F3                                               249                         20.1

F4                                               206                         16.6

 

·       Patient distribution by baseline fibrosis level was similar within the lower weight groups (<50kg and 50kg–<64kg groups: F3/F4 = 25–26%).  However, as weight increased, an increasing number of patients had severe or cirrhotic fibrosis (64kg–<75kg group: F3/F4 = 33%; 75kg–85kg and ≥85kg groups: F3/F4 = 38%).

 

Virologic response

·       EOT response rate was 69% (775/1,120)

·       Overall SVR rate was 66% (629/952) following weight-based dosing with PEG-IFN alfa-2b and RBV.

·       PEG-IFN alfa-2b combined with RBV, administered as a weight-based dosing regimen, provided SVR rates of ≥62% (62.9–68.9%) in all weight groups, with no significant differences in SVR between the different weight groups.

·       As expected, a higher percentage of patients with genotypes 2 or 3 achieved an SVR (85% and 78%, respectively) than patients with genotype 1 (52%).

·       More patients with a baseline fibrosis level of F0–F1 or F2 achieved an SVR (76% or 68%, respectively) than patients with a severe fibrosis level (F3 or F4; 42% or 41%, respectively).

 

Conclusions

·       Regardless of bodyweight, SVR rates were consistently high in patients treated with a weight-based dosing regimen of PEG-IFN alfa-2b and RBV.

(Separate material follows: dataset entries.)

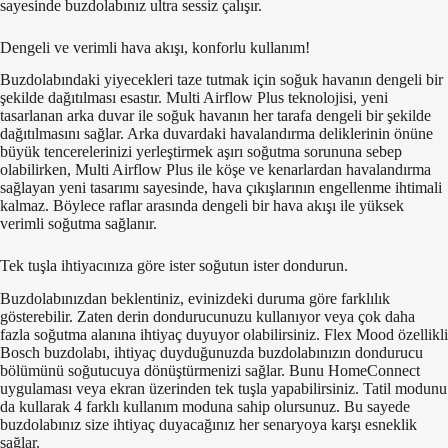
sayesinde buzdolabınız ultra sessiz çalışır.
Dengeli ve verimli hava akışı, konforlu kullanım!
Buzdolabındaki yiyecekleri taze tutmak için soğuk havanın dengeli bir
şekilde dağıtılması esastır. Multi Airflow Plus teknolojisi, yeni
tasarlanan arka duvar ile soğuk havanın her tarafa dengeli bir şekilde
dağıtılmasını sağlar. Arka duvardaki havalandırma deliklerinin önüne
büyük tencerelerinizi yerleştirmek aşırı soğutma sorununa sebep
olabilirken, Multi Airflow Plus ile köşe ve kenarlardan havalandırma
sağlayan yeni tasarımı sayesinde, hava çıkışlarının engellenme ihtimali
kalmaz. Böylece raflar arasında dengeli bir hava akışı ile yüksek
verimli soğutma sağlanır.
Tek tuşla ihtiyacınıza göre ister soğutun ister dondurun.
Buzdolabınızdan beklentiniz, evinizdeki duruma göre farklılık
gösterebilir. Zaten derin dondurucunuzu kullanıyor veya çok daha
fazla soğutma alanına ihtiyaç duyuyor olabilirsiniz. Flex Mood özellikli
Bosch buzdolabı, ihtiyaç duyduğunuzda buzdolabınızın dondurucu
bölümünü soğutucuya dönüştürmenizi sağlar. Bunu HomeConnect
uygulaması veya ekran üzerinden tek tuşla yapabilirsiniz. Tatil modunu
da kullarak 4 farklı kullanım moduna sahip olursunuz. Bu sayede
buzdolabınız size ihtiyaç duyacağınız her senaryoya karşı esneklik
sağlar.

·       These findings are particularly encouraging given that this is a “real-life” community study with similar patient distribution by genotype within each weight group and a higher level of fibrosis in the heavier weight groups.

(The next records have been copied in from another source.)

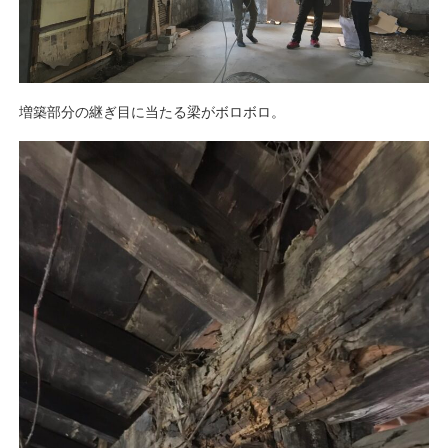
増築部分の継ぎ目に当たる梁がボロボロ。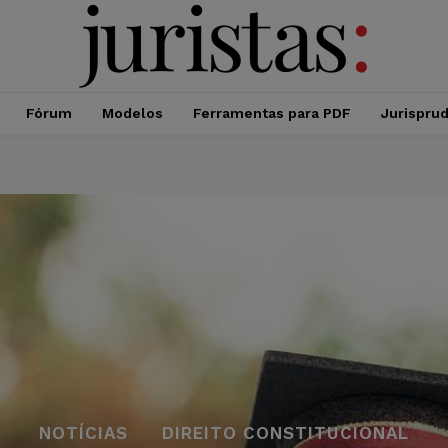
Fórum
Modelos
Ferramentas para PDF
Jurispru
NOTÍCIAS
DIREITO CONSTITUCIONAL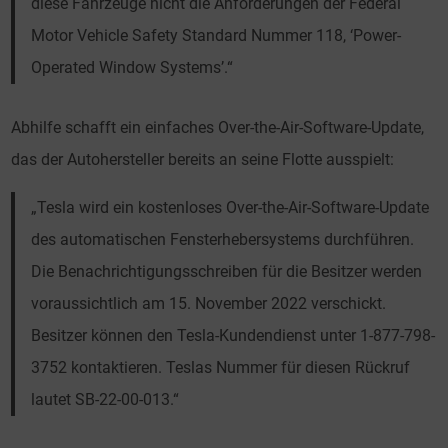
diese Fahrzeuge nicht die Anforderungen der Federal
Motor Vehicle Safety Standard Nummer 118, ‘Power-
Operated Window Systems’.“
Abhilfe schafft ein einfaches Over-the-Air-Software-Update,
das der Autohersteller bereits an seine Flotte ausspielt:
„Tesla wird ein kostenloses Over-the-Air-Software-Update
des automatischen Fensterhebersystems durchführen.
Die Benachrichtigungsschreiben für die Besitzer werden
voraussichtlich am 15. November 2022 verschickt.
Besitzer können den Tesla-Kundendienst unter 1-877-798-
3752 kontaktieren. Teslas Nummer für diesen Rückruf
lautet SB-22-00-013.“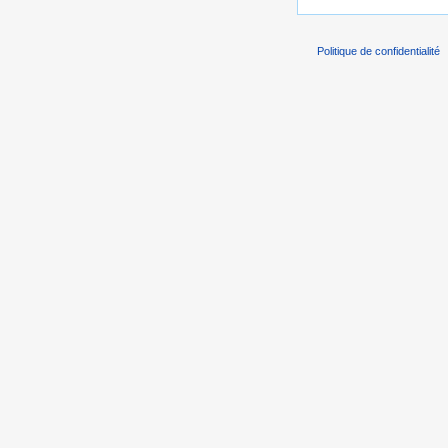
Politique de confidentialité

·       Preliminary data from this community study indicates that genotype and fibrosis level influence SVR. Other baseline characteristics which were not recorded in this study, such as viral load, may also influence SVR.

o      A higher proportion of patients with HCV G2 and G3 achieved an SVR compared with patients with G1

o      Patients with mild-to-moderate levels of fibrosis (F0–F2) achieved higher SVR rates than patients with severe fibrosis/cirrhosis (F3–F4) (which was present in over one third of patients with available histology in this study).